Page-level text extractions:

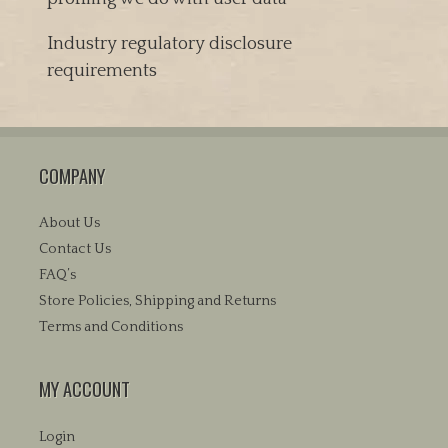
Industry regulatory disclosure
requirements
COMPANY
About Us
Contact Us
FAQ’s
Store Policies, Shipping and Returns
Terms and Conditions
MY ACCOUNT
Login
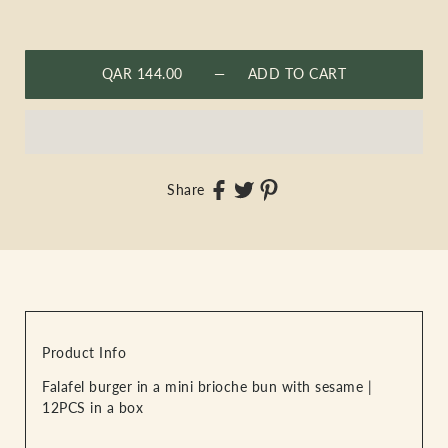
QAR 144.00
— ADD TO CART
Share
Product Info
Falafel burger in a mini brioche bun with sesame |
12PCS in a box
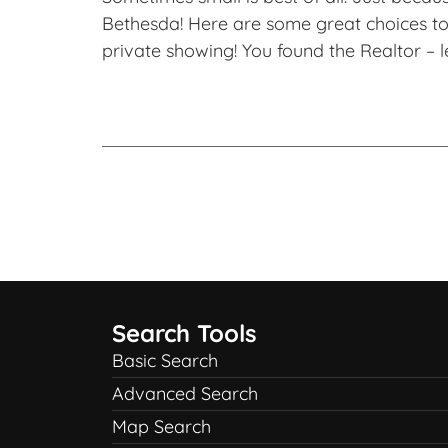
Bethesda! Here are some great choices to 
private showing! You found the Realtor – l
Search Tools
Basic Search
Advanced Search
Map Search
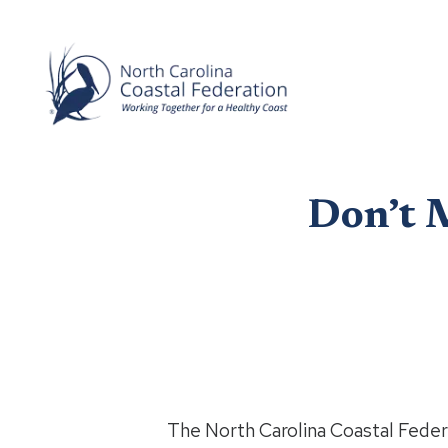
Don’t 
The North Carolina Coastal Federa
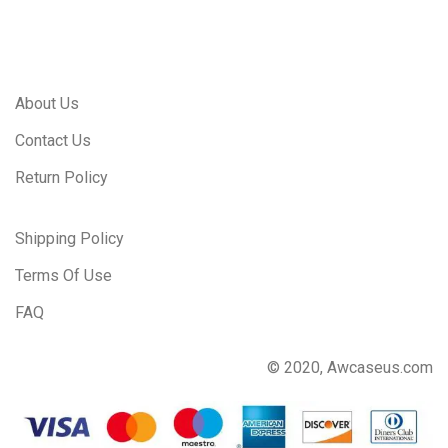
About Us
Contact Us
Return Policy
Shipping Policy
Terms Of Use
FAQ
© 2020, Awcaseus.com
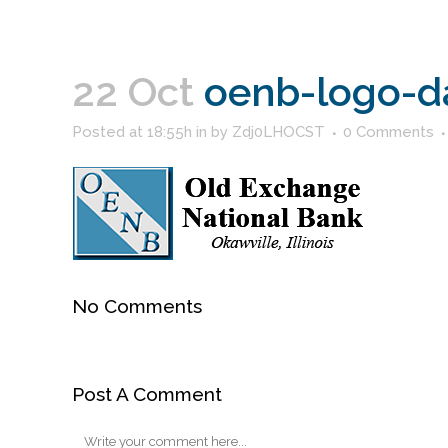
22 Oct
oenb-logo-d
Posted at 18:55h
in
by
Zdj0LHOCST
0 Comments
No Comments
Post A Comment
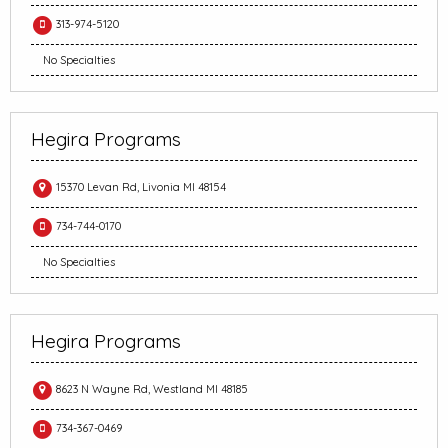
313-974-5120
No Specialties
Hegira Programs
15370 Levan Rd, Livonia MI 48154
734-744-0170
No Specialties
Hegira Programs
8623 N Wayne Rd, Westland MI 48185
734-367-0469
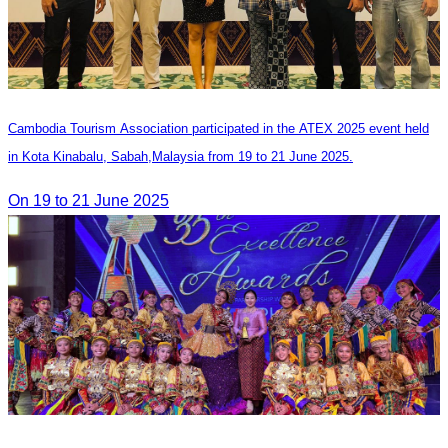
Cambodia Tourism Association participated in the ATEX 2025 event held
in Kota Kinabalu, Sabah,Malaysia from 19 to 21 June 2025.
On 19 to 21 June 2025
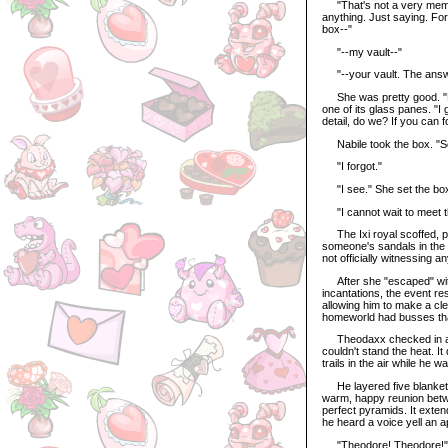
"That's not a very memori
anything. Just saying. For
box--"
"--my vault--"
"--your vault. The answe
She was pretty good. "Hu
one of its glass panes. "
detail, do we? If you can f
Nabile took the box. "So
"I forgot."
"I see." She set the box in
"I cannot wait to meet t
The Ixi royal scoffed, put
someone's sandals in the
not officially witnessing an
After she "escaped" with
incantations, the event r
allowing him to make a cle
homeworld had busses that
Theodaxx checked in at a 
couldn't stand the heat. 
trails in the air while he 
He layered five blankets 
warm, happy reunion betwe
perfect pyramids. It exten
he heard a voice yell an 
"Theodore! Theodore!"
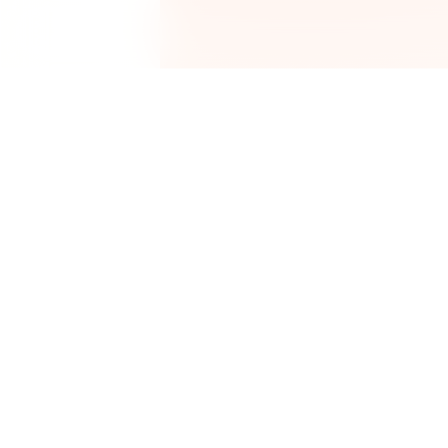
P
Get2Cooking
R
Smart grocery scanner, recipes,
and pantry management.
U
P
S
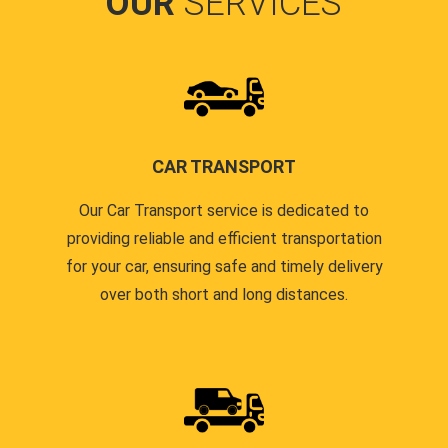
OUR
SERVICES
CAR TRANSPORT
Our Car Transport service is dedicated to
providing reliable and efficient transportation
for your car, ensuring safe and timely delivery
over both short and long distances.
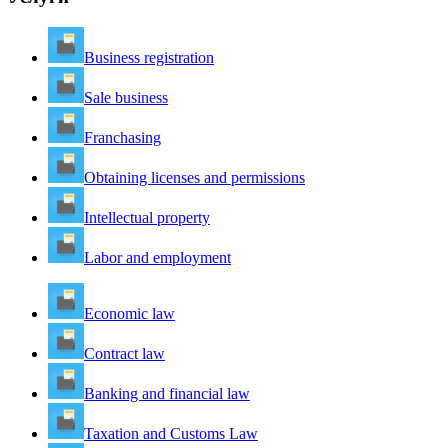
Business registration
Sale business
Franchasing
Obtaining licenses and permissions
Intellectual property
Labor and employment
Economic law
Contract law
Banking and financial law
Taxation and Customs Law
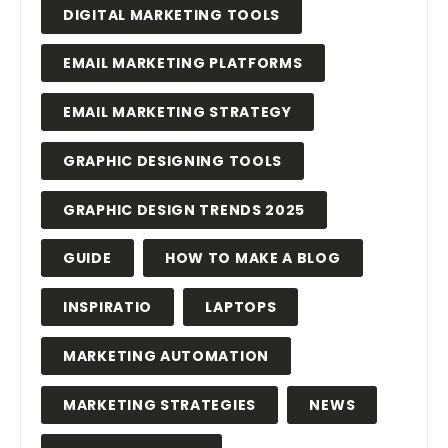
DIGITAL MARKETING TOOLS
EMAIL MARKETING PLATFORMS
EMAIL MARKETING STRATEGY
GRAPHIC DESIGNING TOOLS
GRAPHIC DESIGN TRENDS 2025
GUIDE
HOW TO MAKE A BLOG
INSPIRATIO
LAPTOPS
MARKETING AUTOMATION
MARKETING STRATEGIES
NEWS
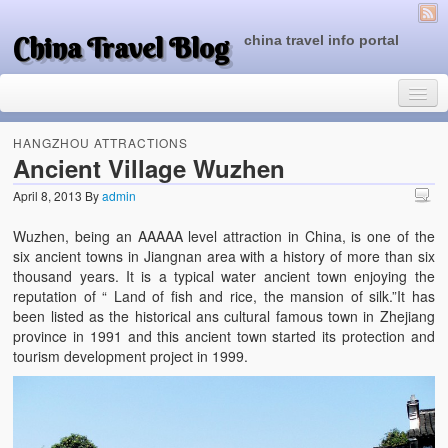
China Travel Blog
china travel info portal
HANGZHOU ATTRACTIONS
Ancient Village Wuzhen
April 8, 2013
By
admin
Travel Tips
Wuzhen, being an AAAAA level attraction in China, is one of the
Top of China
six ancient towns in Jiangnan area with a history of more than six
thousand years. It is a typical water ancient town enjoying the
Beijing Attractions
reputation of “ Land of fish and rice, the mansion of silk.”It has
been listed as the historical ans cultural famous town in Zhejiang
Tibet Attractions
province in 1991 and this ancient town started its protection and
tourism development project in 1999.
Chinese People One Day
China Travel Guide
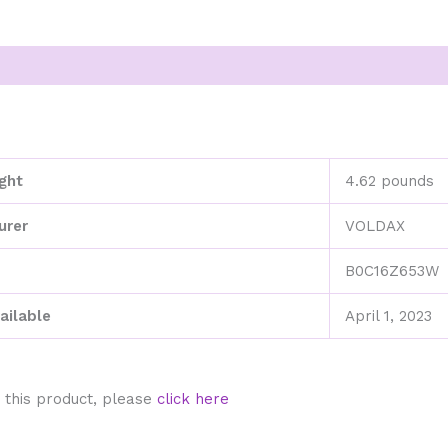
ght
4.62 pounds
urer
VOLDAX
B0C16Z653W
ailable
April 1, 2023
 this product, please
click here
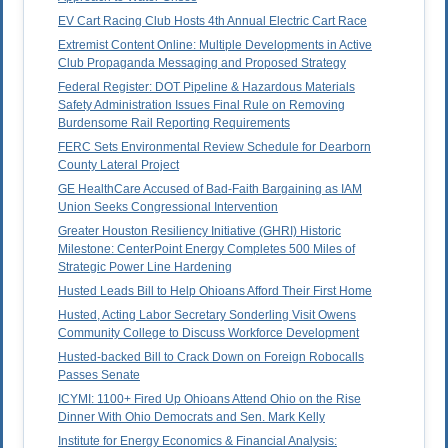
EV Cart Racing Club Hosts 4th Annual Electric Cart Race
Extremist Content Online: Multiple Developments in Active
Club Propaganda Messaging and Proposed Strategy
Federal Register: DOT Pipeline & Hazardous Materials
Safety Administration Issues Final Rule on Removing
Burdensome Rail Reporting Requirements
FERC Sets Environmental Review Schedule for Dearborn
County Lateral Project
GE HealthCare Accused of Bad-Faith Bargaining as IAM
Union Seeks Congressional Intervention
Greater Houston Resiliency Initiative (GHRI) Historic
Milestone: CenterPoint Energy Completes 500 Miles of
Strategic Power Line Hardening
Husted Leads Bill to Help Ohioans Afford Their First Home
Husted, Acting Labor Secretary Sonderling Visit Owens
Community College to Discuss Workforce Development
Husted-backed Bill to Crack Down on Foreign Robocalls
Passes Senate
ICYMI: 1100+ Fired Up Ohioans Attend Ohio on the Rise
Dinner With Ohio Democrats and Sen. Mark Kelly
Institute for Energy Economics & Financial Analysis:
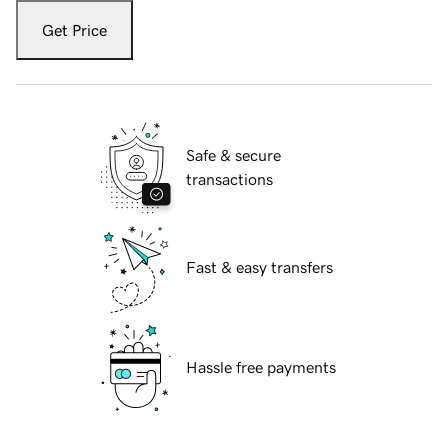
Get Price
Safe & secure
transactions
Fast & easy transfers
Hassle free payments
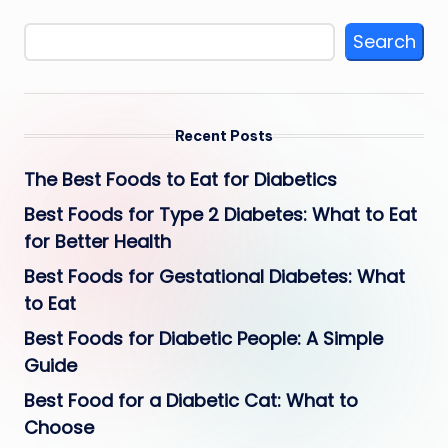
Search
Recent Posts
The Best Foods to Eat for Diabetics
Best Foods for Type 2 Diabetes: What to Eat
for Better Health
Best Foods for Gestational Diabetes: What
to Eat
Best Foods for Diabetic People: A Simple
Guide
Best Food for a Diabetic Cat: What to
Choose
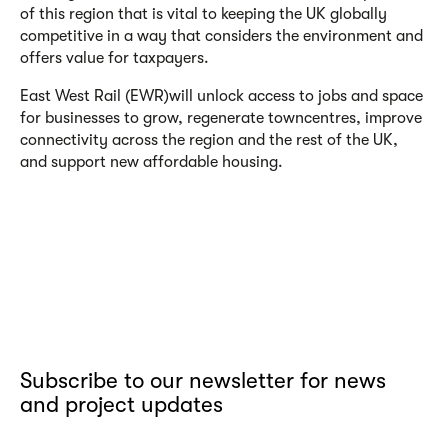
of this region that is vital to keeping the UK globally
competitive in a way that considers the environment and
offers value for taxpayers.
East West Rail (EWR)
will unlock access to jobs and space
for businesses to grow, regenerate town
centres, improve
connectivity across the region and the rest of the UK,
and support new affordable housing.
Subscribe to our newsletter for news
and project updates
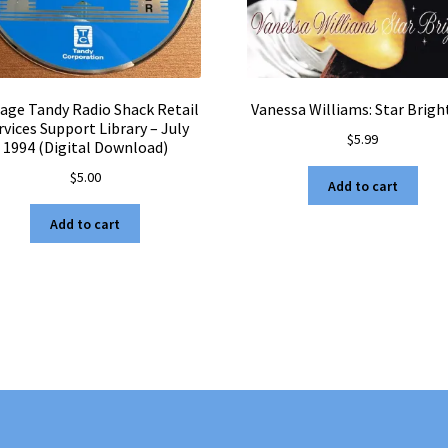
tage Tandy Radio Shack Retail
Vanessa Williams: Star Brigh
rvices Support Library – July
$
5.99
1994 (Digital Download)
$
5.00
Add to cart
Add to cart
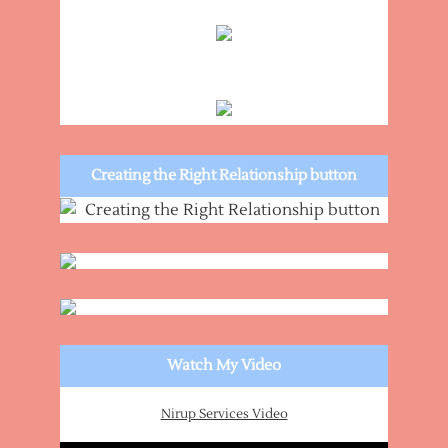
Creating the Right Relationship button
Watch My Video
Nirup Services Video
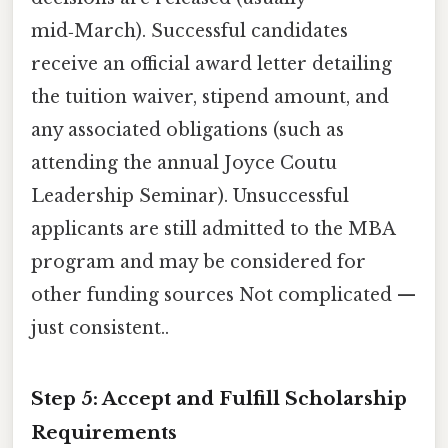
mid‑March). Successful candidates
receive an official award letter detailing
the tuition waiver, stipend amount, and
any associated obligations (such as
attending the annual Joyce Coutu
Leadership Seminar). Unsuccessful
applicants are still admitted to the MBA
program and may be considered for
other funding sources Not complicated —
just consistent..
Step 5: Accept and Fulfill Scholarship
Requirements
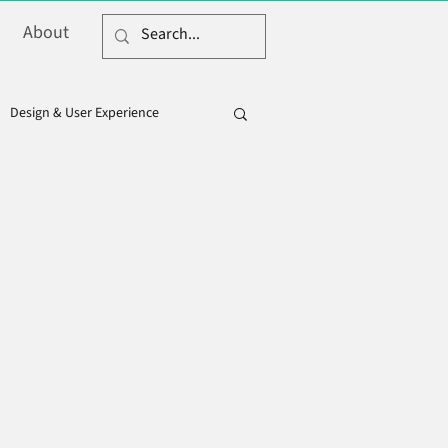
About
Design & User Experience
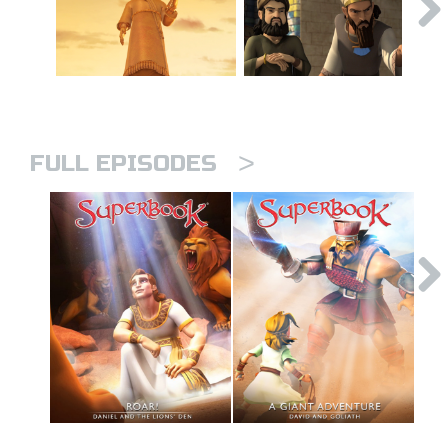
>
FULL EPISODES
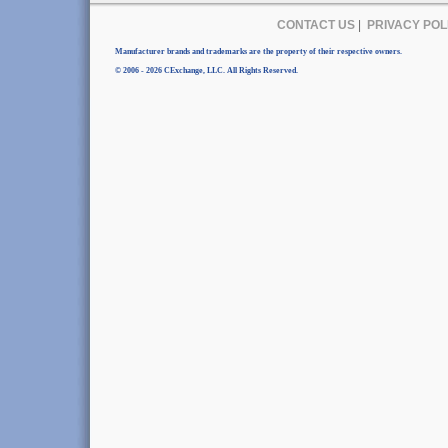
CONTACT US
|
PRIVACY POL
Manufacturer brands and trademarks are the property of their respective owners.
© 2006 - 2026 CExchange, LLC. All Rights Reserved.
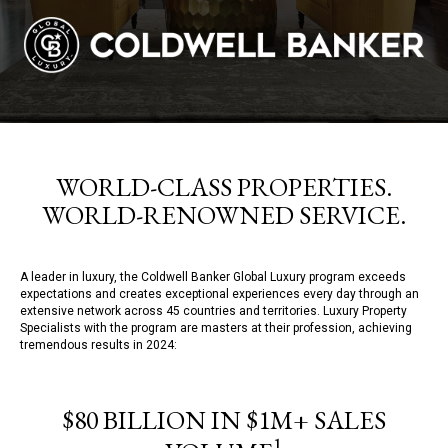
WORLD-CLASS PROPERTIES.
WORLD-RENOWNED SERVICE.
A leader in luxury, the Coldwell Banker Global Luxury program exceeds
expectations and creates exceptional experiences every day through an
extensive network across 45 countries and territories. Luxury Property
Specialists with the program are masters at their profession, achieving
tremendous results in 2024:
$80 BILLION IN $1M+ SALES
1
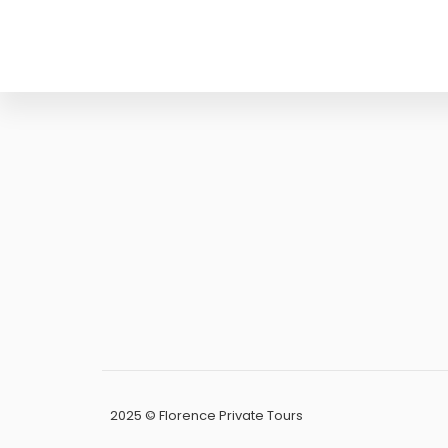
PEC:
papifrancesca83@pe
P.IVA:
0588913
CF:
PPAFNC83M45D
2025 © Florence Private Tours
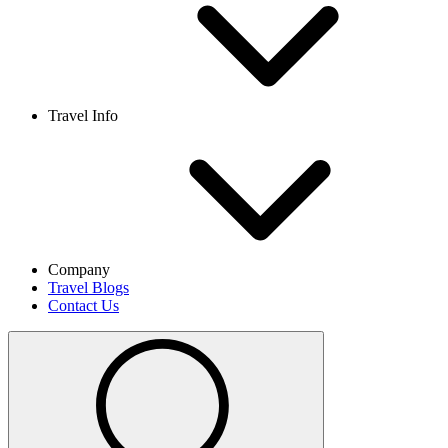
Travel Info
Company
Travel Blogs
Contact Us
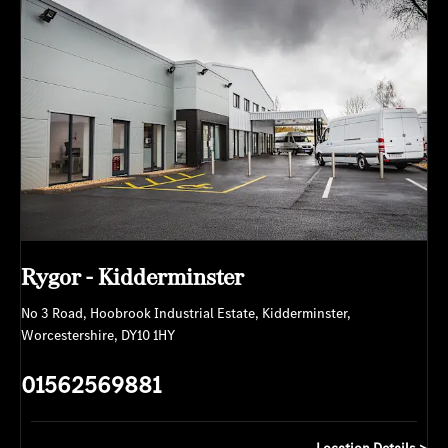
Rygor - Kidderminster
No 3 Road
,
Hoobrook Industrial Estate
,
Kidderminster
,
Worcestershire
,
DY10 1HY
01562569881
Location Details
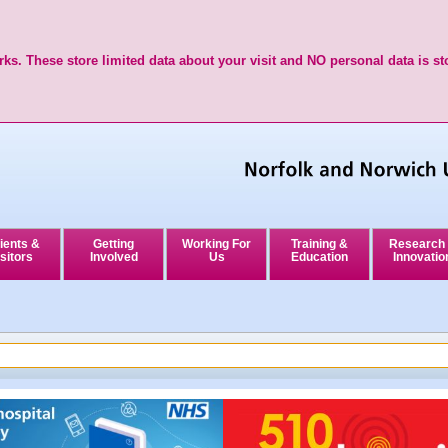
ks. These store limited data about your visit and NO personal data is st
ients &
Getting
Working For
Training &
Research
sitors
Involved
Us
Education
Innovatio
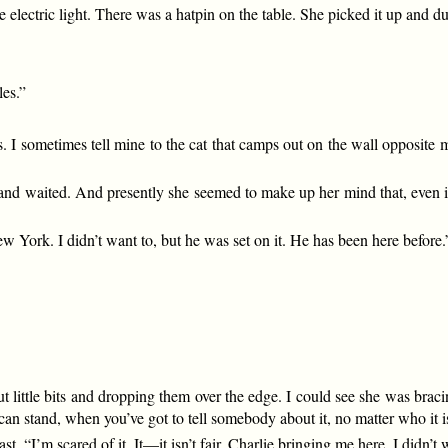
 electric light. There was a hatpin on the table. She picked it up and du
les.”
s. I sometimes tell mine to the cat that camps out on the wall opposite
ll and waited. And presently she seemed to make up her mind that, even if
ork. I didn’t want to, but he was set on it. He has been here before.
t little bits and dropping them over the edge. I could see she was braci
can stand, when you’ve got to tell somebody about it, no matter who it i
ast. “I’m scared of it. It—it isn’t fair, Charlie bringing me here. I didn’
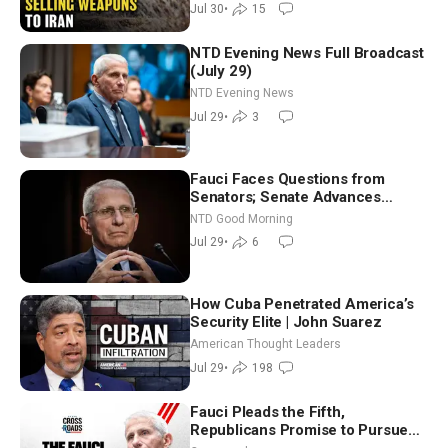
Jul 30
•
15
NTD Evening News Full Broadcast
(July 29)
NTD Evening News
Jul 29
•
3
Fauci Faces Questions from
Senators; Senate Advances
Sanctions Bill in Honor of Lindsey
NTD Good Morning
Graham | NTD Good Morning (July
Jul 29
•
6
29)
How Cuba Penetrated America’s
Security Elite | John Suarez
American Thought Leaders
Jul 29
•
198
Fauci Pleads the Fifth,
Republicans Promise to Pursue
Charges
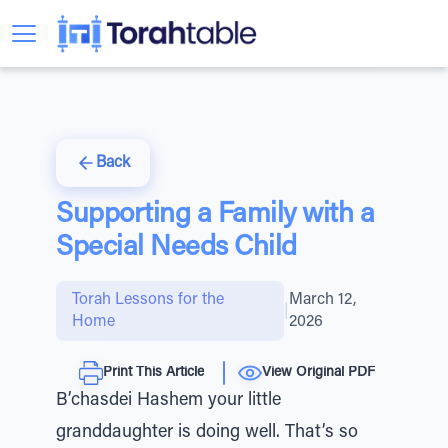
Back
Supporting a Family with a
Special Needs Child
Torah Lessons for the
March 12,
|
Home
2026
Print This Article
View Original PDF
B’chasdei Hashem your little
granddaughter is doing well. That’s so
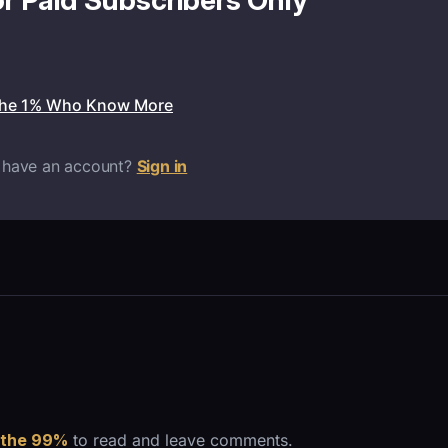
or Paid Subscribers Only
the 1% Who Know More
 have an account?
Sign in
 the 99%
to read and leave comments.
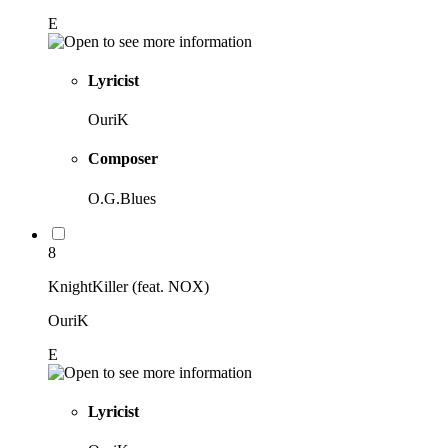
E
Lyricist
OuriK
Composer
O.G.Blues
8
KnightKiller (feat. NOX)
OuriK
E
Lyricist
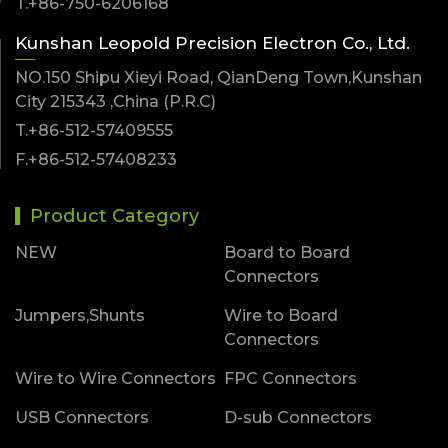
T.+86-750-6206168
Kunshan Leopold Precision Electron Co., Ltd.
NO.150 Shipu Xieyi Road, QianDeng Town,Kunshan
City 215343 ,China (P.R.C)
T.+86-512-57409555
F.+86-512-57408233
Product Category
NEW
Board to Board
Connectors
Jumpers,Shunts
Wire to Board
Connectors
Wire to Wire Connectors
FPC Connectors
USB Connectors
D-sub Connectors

▶ _To do_: Where does the string "Kunshan" occur in the data above? Copy every line that holds it.

▶ _Written response_:
Kunshan Leopold Precision Electron Co., Ltd.
NO.150 Shipu Xieyi Road, QianDeng Town,Kunshan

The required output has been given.